A word-for-word retyping of the listing below is required, with the pictures dropped.

PROVIDED INFORMATION section start

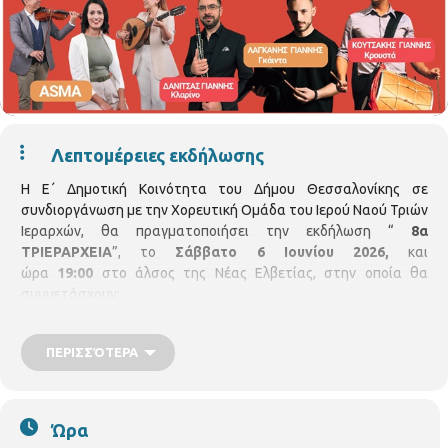
Λεπτομέρειες εκδήλωσης
Η Ε΄ Δημοτική Κοινότητα του Δήμου Θεσσαλονίκης σε
συνδιοργάνωση με την Χορευτική Ομάδα του Ιερού Ναού Τριών
Ιεραρχών, θα πραγματοποιήσει την εκδήλωση “
8α
ΤΡΙΕΡΑΡΧΕΙΑ
”, το
Σάββατο 6 Ιουνίου 2026,
και
ώρα
19:00
στο άλσος της Νέας Ελβετίας, στην οποία θα
συμμετάσχουν:
Παιδικό Χορευτικό Τμήμα Ι. Ν. Τριών Ιεραρχών
Παλλεσβιακή Ένωση Θεσσαλονίκης
ΠΕΡΙΣΣΌΤΕΡΑ
Πολιτιστικός Σύλλογος Κατοίκων Κάτω Ηλιούπολης-Ευόσμου
“Αναγέννηση”
Ώρα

PROVIDED INFORMATION section end

## EXERCISE RESPONSE
Λεπτομέρειες εκδήλωσης
Η Ε΄ Δημοτική Κοινότητα του Δήμου Θεσσαλονίκης σε
συνδιοργάνωση με την Χορευτική Ομάδα του Ιερού Ναού Τριών
Ιεραρχών, θα πραγματοποιήσει την εκδήλωση “
8α
ΤΡΙΕΡΑΡΧΕΙΑ
”, το
Σάββατο 6 Ιουνίου 2026,
και
ώρα
19:00
στο άλσος της Νέας Ελβετίας, στην οποία θα
συμμετάσχουν:
Παιδικό Χορευτικό Τμήμα Ι. Ν. Τριών Ιεραρχών
Παλλεσβιακή Ένωση Θεσσαλονίκης
ΠΕΡΙΣΣΌΤΕΡΑ
Πολιτιστικός Σύλλογος Κατοίκων Κάτω Ηλιούπολης-Ευόσμου
“Αναγέννηση”
Ώρα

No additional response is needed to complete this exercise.